Calculus - Integration: Volume by Rotating an Area (3 of 10) Ex. 3: y=x^2,y=x About the x-axis

holy shit!!!!
I thought I would never understand this topic.... but I DID!!!!
thanks a lot man!!

Hey! I just wanted to say thank you so much for taking the time to make these videos. I have a physics final and calc 2 this week and you've saved my life with these videos. I now understand everything better. You make it easier to understand, I love your videos THANK YOU!!

Thank you very much, it is very kind of you.

The post- rotation image was hard to imagine. I wouldn't have come up with a cone as the final image.

Great job Mr. Michel.....Thanks

I hope you do not mind me saying, but the second zero in the evaluation should have a negative sign in front of it. Not that it changes the final result.

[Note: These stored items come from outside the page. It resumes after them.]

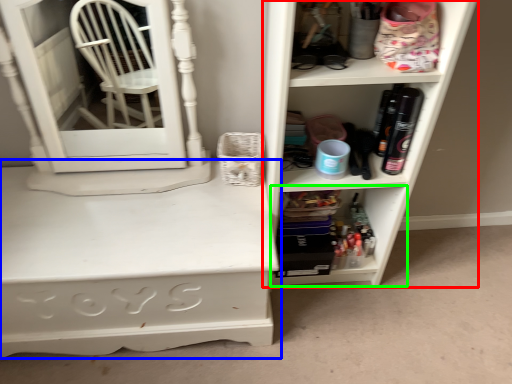 Question: Which object is positioned farthest from shelf (highlighted by a red box)? Select from desk (highlighted by a blue box) and shelf (highlighted by a green box).

Choices:
 (A) desk
 (B) shelf

Answer: (A) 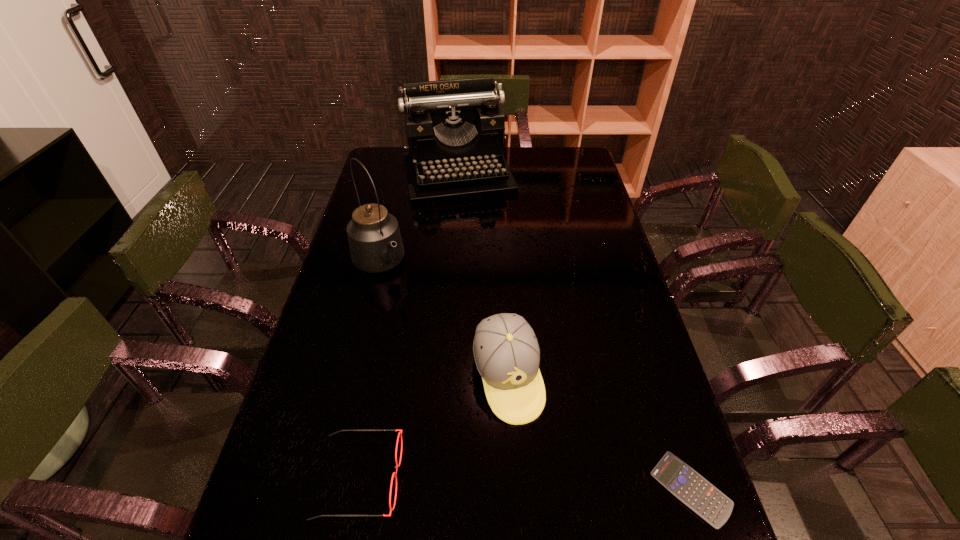 At what (x,y) coordinates should I click in order to perform the action: click on vacant space on the desktop that is between the spectacles and the rightmost object and is positioned on the front-facing side of the third farthest object. Please return your answer as a coordinate pair (x, y). The width and height of the screenshot is (960, 540). Looking at the image, I should click on (542, 484).

Where is `vacant space on the desktop that is between the fourth tallest object and the calculator and is positioned spout on the kettle`? This screenshot has width=960, height=540. vacant space on the desktop that is between the fourth tallest object and the calculator and is positioned spout on the kettle is located at coordinates (565, 484).

Locate an element on the screen. This screenshot has width=960, height=540. vacant space on the desktop that is between the spectacles and the shortest object and is positioned on the typing side of the typewriter is located at coordinates (552, 484). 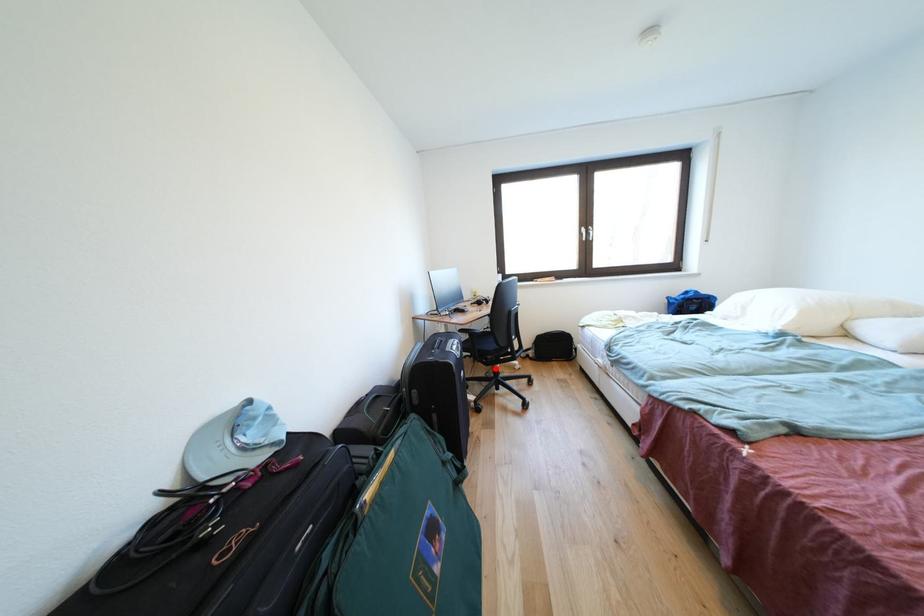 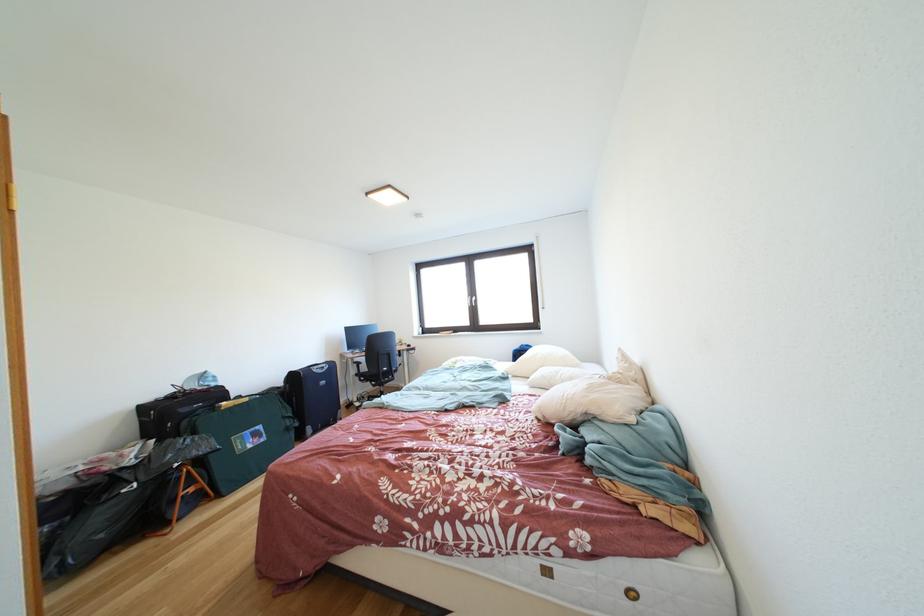 Question: I am providing you with two images of the same scene from different viewpoints. Image1 has a red point marked. In image2, the corresponding 3D location appears at what relative position? Reply with the corresponding letter.

Choices:
 (A) Closer
 (B) Farther

Answer: (B) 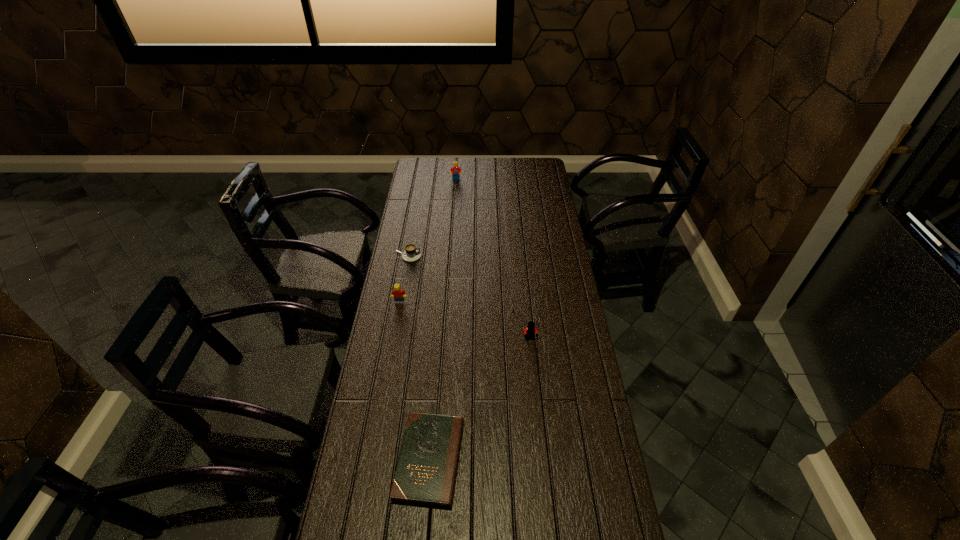 This screenshot has height=540, width=960. What are the coordinates of `free area in between the Bible and the second shortest object` in the screenshot? It's located at (419, 358).

Find the location of a particular element. Image resolution: width=960 pixels, height=540 pixels. free point between the leftmost Lego and the second Lego from right to left is located at coordinates (428, 241).

Where is `object that is the closest to the second Lego from right to left`? object that is the closest to the second Lego from right to left is located at coordinates pos(412,253).

Find the location of a particular element. This screenshot has height=540, width=960. object that is the second closest to the nearest object is located at coordinates (398, 294).

The image size is (960, 540). I want to click on Lego that is the closest one to the second farthest object, so click(x=398, y=294).

You are a GUI agent. You are given a task and a screenshot of the screen. Output one action in this format:
    pyautogui.click(x=<x>, y=<y>)
    Task: Click on the Lego identified as the third closest to the shortest object
    The width and height of the screenshot is (960, 540).
    Given the screenshot: What is the action you would take?
    pyautogui.click(x=455, y=171)

This screenshot has width=960, height=540. In order to click on free space that satisfies the following two spatial constraints: 1. with the handle on the side of the fourth nearest object; 2. on the front-facing side of the third farthest object in this screenshot , I will do `click(399, 302)`.

At what (x,y) coordinates should I click in order to perform the action: click on free space that satisfies the following two spatial constraints: 1. on the front-facing side of the second farthest Lego; 2. on the right side of the nearest object. Please return your answer as a coordinate pair (x, y). The width and height of the screenshot is (960, 540). Looking at the image, I should click on (372, 460).

Identify the location of free space that satisfies the following two spatial constraints: 1. on the front-facing side of the shortest object; 2. on the right side of the second farthest Lego. (372, 460).

Identify the location of vacant area in the image that satisfies the following two spatial constraints: 1. with the handle on the side of the nearest object; 2. on the left side of the fourth nearest object. The height and width of the screenshot is (540, 960). (372, 460). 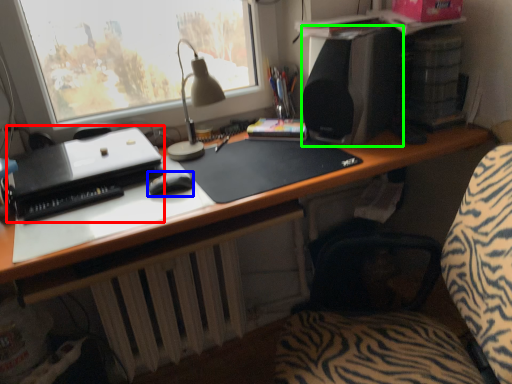 Question: Which object is the farthest from printer (highlighted by a red box)? Choose among these: mouse (highlighted by a blue box) or loudspeaker (highlighted by a green box).

Choices:
 (A) mouse
 (B) loudspeaker

Answer: (B)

Around 6:30: am I right that the whole subtraction should be enclosed by brackets? because the lower limit (although zero in this specific case) has to be multiplied by pi as well.

Find the surface area due to the rotation of the area between f(x)=x^3 and g(x)=x

thank you so much sir but what i observed from the volume of the element is your meant the thickness is just # since the area itself is just (y2-y1)dx

Find surface area by rotate y=erf(x) about x axis
x from -1 to 1

What, if they ask for the volume swept out? Is it the same thing?

SOOOOOOO helpful sir!

Amazing explanation ,thanks teacher!

thank you so much

Why this volume not equal when i rotated about y-axis ?
i suppose that the rotation of the same curve about y-axis and x-axis are equal ?????

At the radius of the circle, you write (x^2-x^4),I know it right, Could you tell me why (x-x^2)^2 is wrong.?

thank you! it is a great video

Thank you sir

Its so hard to tell if its a washer

Thank you, really helped a lot. I'm not even native but i could understand you very well, congratulations!